American World War II flying ace

Donald Eugene Runyon (June 26, 1913 – December 1984) was a United States Navy aviator and a flying ace of World War II, credited with shooting down eleven Japanese aircraft while flying with VF-6 and VF-18.

==Early life==
Runyon was born 26 June 1913 to Mr. and Mrs. Harvey Runyon at Fairmount, Illinois, and grew up on his parents' 80-acre farm near Alamo, Indiana. He attended Alamo High School for three years and Crawfordsville High School for one year. Joining the Navy at age 21, he did his boot training at Norfolk, Virginia, and was a Machinist.

==Military service==
Runyon did two hitches in the Navy, the first as an enlisted Naval Aviation Pilot. He was the Navy's top Wildcat ace of World War II. He scored eight victories in three combats as a warrant officer with VF-6 of USS Enterprise during August 1942, including four kills during the Battle of the Eastern Solomons. On 7 August, he downed two Val dive bombers, and the next day added a Zero and a Betty to his score. On 24 August, Runyon shot down three Vals and a Zero.
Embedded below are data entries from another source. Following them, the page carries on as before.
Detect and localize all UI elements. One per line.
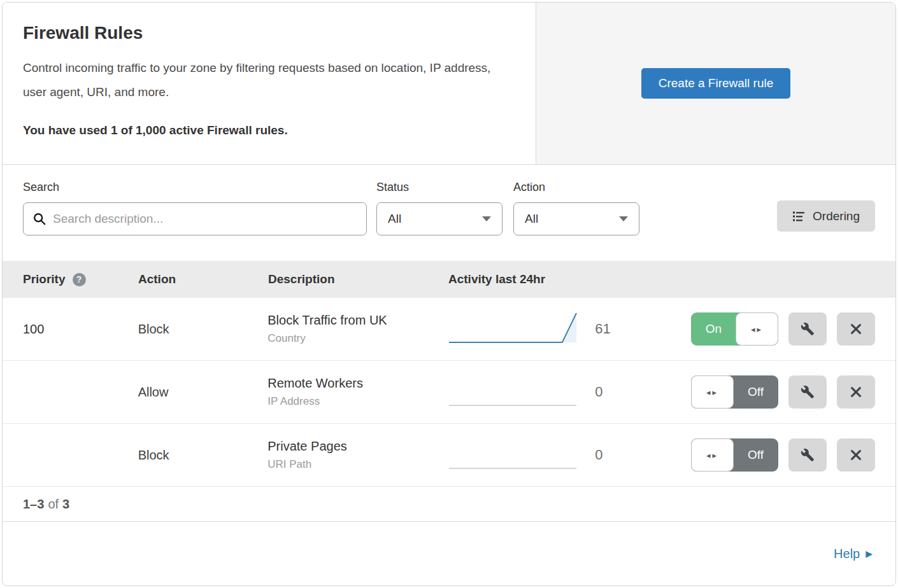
chevron-down-icon xyxy=(482,216,491,221)
search-icon xyxy=(32,212,46,226)
rules-table-body: 100BlockBlock Traffic from UKCountry61On… xyxy=(3,298,895,487)
activity-sparkline xyxy=(448,309,578,346)
list-ordering-icon xyxy=(792,210,805,223)
filter-bar: Search Status All Action All xyxy=(3,165,895,261)
rule-description: Remote Workers xyxy=(267,376,447,391)
pagination-of: of xyxy=(48,497,59,512)
chevron-down-icon xyxy=(619,216,628,221)
priority-column-label: Priority xyxy=(23,272,66,286)
toggle-state-label: Off xyxy=(733,438,778,472)
activity-sparkline xyxy=(448,435,578,472)
ordering-button-label: Ordering xyxy=(813,209,860,223)
activity-cell xyxy=(448,435,581,475)
table-row: 100BlockBlock Traffic from UKCountry61On… xyxy=(3,298,895,361)
edit-rule-button[interactable] xyxy=(788,438,827,472)
priority-help-icon[interactable]: ? xyxy=(73,273,86,286)
x-icon xyxy=(849,322,863,336)
row-controls: On◂▸ xyxy=(691,312,875,346)
pagination-total: 3 xyxy=(62,497,69,512)
edit-rule-button[interactable] xyxy=(788,375,827,409)
rule-description: Private Pages xyxy=(267,439,447,454)
toggle-state-label: On xyxy=(691,312,736,346)
search-filter-group: Search xyxy=(23,181,376,235)
column-activity: Activity last 24hr xyxy=(448,272,875,286)
edit-rule-button[interactable] xyxy=(788,312,827,346)
search-label: Search xyxy=(23,181,376,194)
arrow-right-icon: ▶ xyxy=(866,549,873,559)
description-cell: Block Traffic from UKCountry xyxy=(267,313,447,345)
rule-enabled-toggle[interactable]: On◂▸ xyxy=(691,312,778,346)
action-selected-value: All xyxy=(525,212,538,226)
usage-note: You have used 1 of 1,000 active Firewall… xyxy=(23,123,515,137)
pagination: 1–3 of 3 xyxy=(3,487,895,522)
firewall-rules-card: Firewall Rules Control incoming traffic … xyxy=(2,2,896,586)
status-label: Status xyxy=(376,181,513,194)
rule-enabled-toggle[interactable]: Off◂▸ xyxy=(691,438,778,472)
create-firewall-rule-button[interactable]: Create a Firewall rule xyxy=(641,68,791,99)
action-cell: Block xyxy=(138,448,268,463)
column-description: Description xyxy=(268,272,448,286)
wrench-icon xyxy=(801,322,815,336)
action-select[interactable]: All xyxy=(513,202,639,235)
delete-rule-button[interactable] xyxy=(837,312,875,346)
action-filter-group: Action All xyxy=(513,181,650,235)
activity-count: 0 xyxy=(581,384,691,400)
activity-count: 61 xyxy=(581,321,691,337)
ordering-button[interactable]: Ordering xyxy=(777,200,875,232)
action-label: Action xyxy=(513,181,650,194)
status-filter-group: Status All xyxy=(376,181,513,235)
column-action: Action xyxy=(138,272,268,286)
description-cell: Private PagesURI Path xyxy=(267,439,447,471)
create-rule-panel: Create a Firewall rule xyxy=(536,3,895,164)
wrench-icon xyxy=(801,448,815,462)
help-row: Help ▶ xyxy=(3,522,895,585)
rule-type: URI Path xyxy=(267,458,447,471)
toggle-drag-handle[interactable]: ◂▸ xyxy=(736,312,778,346)
status-selected-value: All xyxy=(388,212,401,226)
activity-count: 0 xyxy=(581,447,691,463)
table-header: Priority ? Action Description Activity l… xyxy=(3,261,895,298)
row-controls: Off◂▸ xyxy=(691,438,875,472)
page-title: Firewall Rules xyxy=(23,23,515,43)
delete-rule-button[interactable] xyxy=(837,375,875,409)
rule-description: Block Traffic from UK xyxy=(267,313,447,328)
activity-sparkline xyxy=(448,372,578,409)
help-link-label: Help xyxy=(834,547,860,561)
pagination-range: 1–3 xyxy=(23,497,44,512)
rule-type: IP Address xyxy=(267,395,447,408)
page-description: Control incoming traffic to your zone by… xyxy=(23,56,513,104)
activity-cell xyxy=(448,372,581,412)
header-text-panel: Firewall Rules Control incoming traffic … xyxy=(3,3,536,164)
toggle-drag-handle[interactable]: ◂▸ xyxy=(691,375,734,409)
priority-cell: 100 xyxy=(23,322,138,337)
action-cell: Allow xyxy=(138,385,268,400)
status-select[interactable]: All xyxy=(376,202,502,235)
x-icon xyxy=(849,385,863,399)
delete-rule-button[interactable] xyxy=(837,438,875,472)
row-controls: Off◂▸ xyxy=(691,375,875,409)
x-icon xyxy=(849,448,863,462)
help-link[interactable]: Help ▶ xyxy=(834,547,873,561)
toggle-state-label: Off xyxy=(733,375,778,409)
table-row: BlockPrivate PagesURI Path0Off◂▸ xyxy=(3,424,895,487)
toggle-drag-handle[interactable]: ◂▸ xyxy=(691,438,734,472)
action-cell: Block xyxy=(138,322,268,337)
header-section: Firewall Rules Control incoming traffic … xyxy=(3,3,895,165)
column-priority: Priority ? xyxy=(23,272,138,286)
search-box xyxy=(23,202,367,235)
rule-type: Country xyxy=(267,332,447,345)
activity-cell xyxy=(448,309,581,349)
wrench-icon xyxy=(801,385,815,399)
search-input[interactable] xyxy=(23,202,367,235)
description-cell: Remote WorkersIP Address xyxy=(267,376,447,408)
table-row: AllowRemote WorkersIP Address0Off◂▸ xyxy=(3,361,895,424)
rule-enabled-toggle[interactable]: Off◂▸ xyxy=(691,375,778,409)
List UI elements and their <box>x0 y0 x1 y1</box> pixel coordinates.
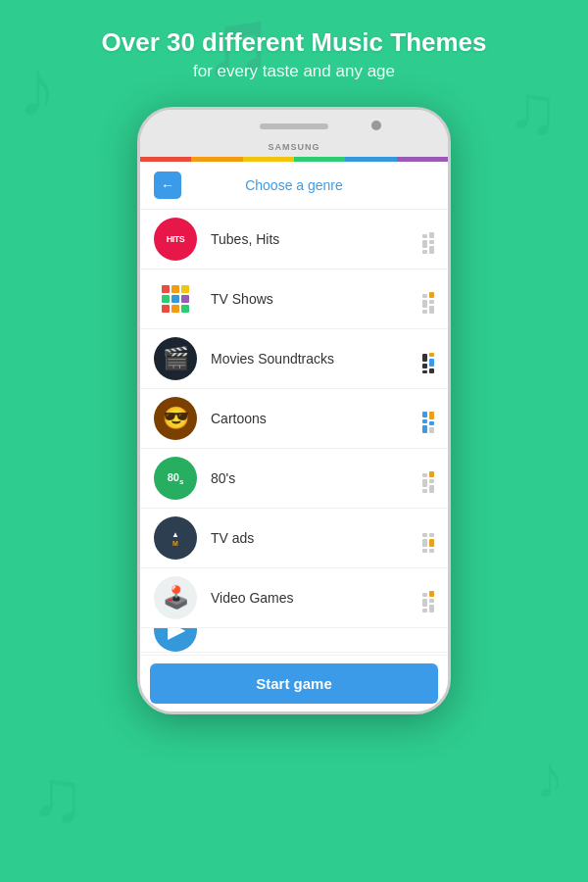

Runyon was awarded the Navy Cross in June 1943 for his actions on 7–8 August 1942. He also received the Distinguished Flying Cross for his action during his first tour.

During his second combat tour in the Pacific in 1943 as a commissioned officer, he scored three more victories while flying F6F Hellcats with VF-18 off of USS Bunker Hill.

==Death==
Runyon died in December 1984. His home of record was La Jolla, California.